Just to correct a reader's review, this book is not a series or collection of letters to heads of state all over the world. And it was not written to defend the US Constitution to other world leaders, for this volume was released before the US Constitution was written, and months before the Convention that wrote the US Constitution even met. Furthermore, the use of "letters" instead of chapters is a stylistic device.
Adams' three volume work was written to defend the constitutions of government that had been adopted by the several states after their separation from Great Britain.
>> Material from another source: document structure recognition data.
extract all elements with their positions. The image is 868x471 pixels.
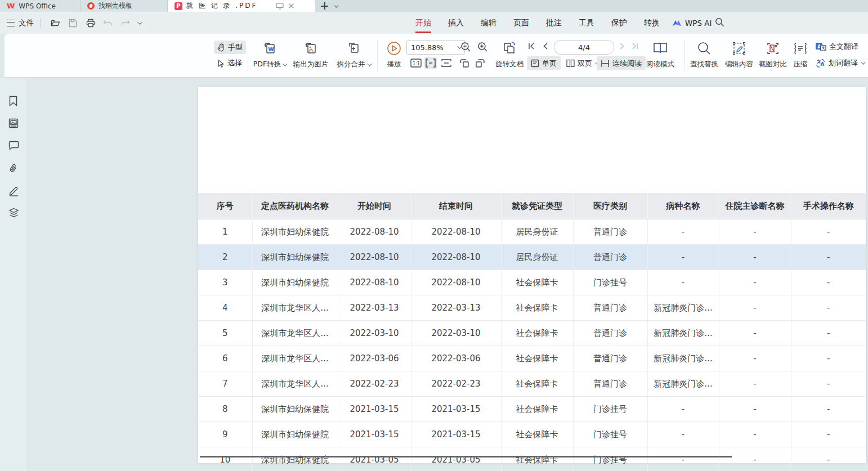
table-cell: - xyxy=(647,422,719,447)
table-cell: - xyxy=(719,346,791,371)
menu-tab-home[interactable]: 开始 xyxy=(415,18,431,28)
table-cell: 新冠肺炎门诊... xyxy=(647,371,719,397)
hamburger-icon[interactable] xyxy=(7,20,15,26)
table-cell: 普通门诊 xyxy=(573,321,647,346)
comment-icon[interactable] xyxy=(8,141,19,151)
last-page-button[interactable] xyxy=(630,42,639,51)
svg-text:A: A xyxy=(821,61,825,67)
menu-tab-comment[interactable]: 批注 xyxy=(546,18,562,28)
table-cell: 2022-03-06 xyxy=(338,346,411,371)
full-translate-button[interactable]: A 全文翻译 xyxy=(815,41,858,53)
redo-icon[interactable] xyxy=(120,18,130,28)
bookmark-icon[interactable] xyxy=(8,96,19,106)
menu-tab-wps-ai[interactable]: WPS AI xyxy=(672,12,712,34)
compress-button[interactable]: 压缩 xyxy=(789,37,812,73)
menu-tab-edit[interactable]: 编辑 xyxy=(481,18,496,28)
zoom-in-button[interactable] xyxy=(476,41,489,53)
next-page-button[interactable] xyxy=(618,42,627,51)
tab-list-chevron-icon[interactable] xyxy=(334,3,338,7)
thumbnail-icon[interactable] xyxy=(8,118,19,129)
menu-tab-tools[interactable]: 工具 xyxy=(579,18,594,28)
menu-tab-convert[interactable]: 转换 xyxy=(644,18,660,28)
signature-icon[interactable] xyxy=(8,186,19,196)
continuous-read-button[interactable]: 连续阅读 xyxy=(597,56,646,70)
first-page-button[interactable] xyxy=(527,42,536,51)
table-cell: 2021-03-15 xyxy=(338,397,411,422)
export-image-button[interactable]: 输出为图片 xyxy=(290,37,331,73)
select-tool-button[interactable]: 选择 xyxy=(214,56,246,70)
table-row[interactable]: 3深圳市妇幼保健院2022-08-102022-08-10社会保障卡门诊挂号--… xyxy=(198,270,866,295)
open-folder-icon[interactable] xyxy=(51,18,60,28)
screenshot-compare-button[interactable]: 截图对比 xyxy=(757,37,789,73)
menu-search-icon[interactable] xyxy=(715,17,724,29)
table-cell: 2022-03-13 xyxy=(411,295,501,321)
rotate-left-button[interactable] xyxy=(458,57,471,69)
undo-icon[interactable] xyxy=(103,18,113,28)
table-cell: - xyxy=(719,397,791,422)
menu-tab-protect[interactable]: 保护 xyxy=(611,18,627,28)
attachment-icon[interactable] xyxy=(8,163,19,174)
hand-tool-button[interactable]: 手型 xyxy=(214,41,246,54)
zoom-out-button[interactable] xyxy=(459,41,472,53)
svg-text:W: W xyxy=(269,47,274,52)
double-page-icon xyxy=(566,59,575,68)
zoom-level-select[interactable]: 105.88% xyxy=(406,40,465,55)
document-viewport[interactable]: 序号定点医药机构名称开始时间结束时间就诊凭证类型医疗类别病种名称住院主诊断名称手… xyxy=(28,78,868,471)
table-cell: 2022-03-06 xyxy=(411,346,501,371)
edit-content-button[interactable]: 编辑内容 xyxy=(723,37,755,73)
play-button[interactable]: 播放 xyxy=(381,37,408,73)
search-icon xyxy=(697,39,712,57)
menu-tab-page[interactable]: 页面 xyxy=(513,18,529,28)
fit-page-button[interactable] xyxy=(440,57,453,69)
table-cell: 2022-08-10 xyxy=(338,219,411,245)
tab-docer-templates[interactable]: 找稻壳模板 xyxy=(80,0,168,12)
table-cell: 新冠肺炎门诊... xyxy=(647,346,719,371)
menu-tab-insert[interactable]: 插入 xyxy=(448,18,464,28)
read-mode-button[interactable]: 阅读模式 xyxy=(643,37,678,73)
table-cell: 深圳市龙华区人... xyxy=(252,295,338,321)
table-row[interactable]: 10深圳市妇幼保健院2021-03-052021-03-05社会保障卡门诊挂号-… xyxy=(198,447,866,471)
table-cell: 8 xyxy=(198,397,252,422)
table-header-cell: 就诊凭证类型 xyxy=(501,193,573,219)
table-row[interactable]: 6深圳市龙华区人...2022-03-062022-03-06社会保障卡普通门诊… xyxy=(198,346,866,371)
table-row[interactable]: 1深圳市妇幼保健院2022-08-102022-08-10居民身份证普通门诊--… xyxy=(198,219,866,245)
actual-size-button[interactable]: 1:1 xyxy=(410,57,422,69)
save-icon[interactable] xyxy=(68,18,78,28)
table-cell: 深圳市妇幼保健院 xyxy=(252,397,338,422)
rotate-document-button[interactable]: 旋转文档 xyxy=(492,37,527,73)
horizontal-scrollbar[interactable] xyxy=(200,456,732,457)
quickbar-chevron-icon[interactable] xyxy=(137,20,142,24)
table-row[interactable]: 9深圳市妇幼保健院2021-03-152021-03-15社会保障卡门诊挂号--… xyxy=(198,422,866,447)
table-row[interactable]: 2深圳市妇幼保健院2022-08-102022-08-10居民身份证普通门诊--… xyxy=(198,245,866,270)
table-cell: - xyxy=(791,371,866,397)
split-merge-button[interactable]: 拆分合并 xyxy=(333,37,374,73)
page-indicator-input[interactable]: 4/4 xyxy=(554,40,614,55)
layers-icon[interactable] xyxy=(8,208,19,218)
rotate-right-button[interactable] xyxy=(474,57,486,69)
tab-document[interactable]: P 就 医 记 录 .PDF xyxy=(168,0,315,12)
table-row[interactable]: 7深圳市龙华区人...2022-02-232022-02-23社会保障卡普通门诊… xyxy=(198,371,866,397)
new-tab-icon[interactable] xyxy=(321,2,328,10)
close-icon[interactable] xyxy=(288,3,294,9)
continuous-read-icon xyxy=(601,60,610,68)
previous-page-button[interactable] xyxy=(540,42,549,51)
tab-label: WPS Office xyxy=(19,2,56,10)
table-cell: 2022-08-10 xyxy=(411,270,501,295)
table-row[interactable]: 4深圳市龙华区人...2022-03-132022-03-13社会保障卡普通门诊… xyxy=(198,295,866,321)
table-row[interactable]: 5深圳市龙华区人...2022-03-102022-03-10社会保障卡普通门诊… xyxy=(198,321,866,346)
table-cell: - xyxy=(719,219,791,245)
table-cell: 社会保障卡 xyxy=(501,270,573,295)
table-row[interactable]: 8深圳市妇幼保健院2021-03-152021-03-15社会保障卡门诊挂号--… xyxy=(198,397,866,422)
fit-width-button[interactable] xyxy=(424,57,437,69)
word-translate-button[interactable]: A 划词翻译 xyxy=(815,57,864,69)
table-cell: 5 xyxy=(198,321,252,346)
table-cell: - xyxy=(719,422,791,447)
print-icon[interactable] xyxy=(86,18,95,28)
pdf-convert-button[interactable]: W PDF转换 xyxy=(251,37,288,73)
single-page-mode-button[interactable]: 单页 xyxy=(527,56,561,70)
file-menu-button[interactable]: 文件 xyxy=(19,18,34,28)
find-replace-button[interactable]: 查找替换 xyxy=(688,37,721,73)
wps-logo-icon: W xyxy=(7,2,15,10)
tab-wps-office[interactable]: W WPS Office xyxy=(0,0,80,12)
monitor-icon[interactable] xyxy=(276,3,284,10)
Several of these constitutions, which utilized mixed and balanced features, were being criticized in Europe because they too much resembled the British government.
Governments consisting of a single assembly were all the rage at the time, for they were viewed as being very "democratic," and a refreshing alternative to the monarchical governments that so pervaded Europe.
For example, Benjamin Franklin's Pennsylvania constitution, creating a single-assembly government, was heavily praised and considered modern and innovative, while John Adams' Massachusetts constitution, creating a mixed and balanced government, was highly criticized and considered outmoded and merely a copy of the government of Great Britain.
In typical Adams fashion, his work uses examples from history to demonstrate that single-assembly governments were not new or innovative, but had been tried and were all miserable failures, while properly mixed and balanced governments were the most stable, most free, and most long-lasting governments that ever existed.
Indeed, within a few years of the publication of Adams' work, the entire world would have an example of the turmoil and blood that result from a single-assembly government by watching the results of the revolution in France.
It should also be noted that Pennsylvania abandoned its single-assembly government by 1790, adopting instead the mixed and balanced government it has to this day. And John Adams' much maligned (by Europeans) Massachusetts constitution, with its mixed and balanced features, remains the oldest written constitution still in use IN THE WORLD. Indeed, it served as a model for the US Constitution, and Adams' work was much read by the delegates at Philadelphia who created it.
I am, however, happy that the reviewer found Adams' work to be an "enjoyable read," for it is indeed a classic, and timely in any age.